Records shown:
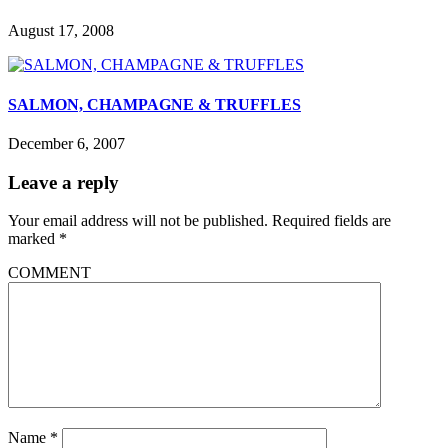
August 17, 2008
SALMON, CHAMPAGNE & TRUFFLES
December 6, 2007
Leave a reply
Your email address will not be published.
Required fields are
marked
*
COMMENT
Name
*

What to work on: Print exactly the lines from the one with "Your email address will not be published." through the last line of the material, including both, and no others.

Response area:
Your email address will not be published.
Required fields are
marked
*
COMMENT
Name
*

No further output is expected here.